我们可以修改 `InstructionDataset` 类来收集指令的长度，在编写 collat​​e 函数时，我们将在 collat​​e 函数中使用该长度来定位目标中的指令内容位置，如下所示：

In [5]:
import torch
from torch.utils.data import Dataset


class InstructionDataset(Dataset):
    def __init__(self, data, tokenizer):
        self.data = data

        ##########################################################################################
        # New: Separate list for instruction lengths
        self.instruction_lengths = []
        ##########################################################################################
        
        self.encoded_texts = []
        
        for entry in data:
            instruction_plus_input = format_input(entry)
            response_text = f"\n\n### Response:\n{entry['output']}"
            full_text = instruction_plus_input + response_text
            
            self.encoded_texts.append(
                tokenizer.encode(full_text)
            )

            ##########################################################################################
            # New: collect instruction lengths
            instruction_length = len(tokenizer.encode(instruction_plus_input))
            self.instruction_lengths.append(instruction_length)
            ##########################################################################################
            
    def __getitem__(self, index):
        # New: return both instruction lengths and texts separately
        return self.instruction_lengths[index], self.encoded_texts[index]

    def __len__(self):
        return len(self.data)

In [6]:
import tiktoken

tokenizer = tiktoken.get_encoding("gpt2")
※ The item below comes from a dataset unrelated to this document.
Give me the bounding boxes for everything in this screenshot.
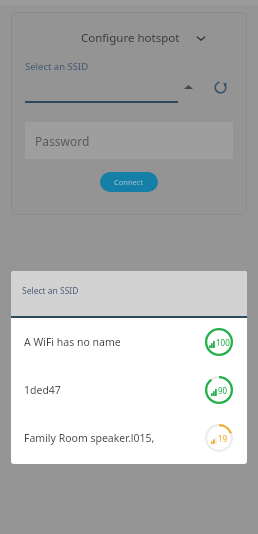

接下来，我们更新 `custom_collat​​e_fn`，由于 `InstructionDataset` 数据集的变化，每个 `batch` 现在都是一个包含 `(instruction_length, item)` 的元组，而不仅仅是 `item`。此外，我们现在屏蔽了目标 ID 列表中的相应指令标记。

In [7]:
def custom_collate_fn(
    batch,
    pad_token_id=50256,
    ignore_index=-100,
    allowed_max_length=None,
    device="cpu"
):
    # Find the longest sequence in the batch
    batch_max_length = max(len(item)+1 for instruction_length, item in batch)   # New: batch is now a tuple

    # Pad and prepare inputs and targets
    inputs_lst, targets_lst = [], []

    for instruction_length, item in batch:  # New: batch is now a tuple
        new_item = item.copy()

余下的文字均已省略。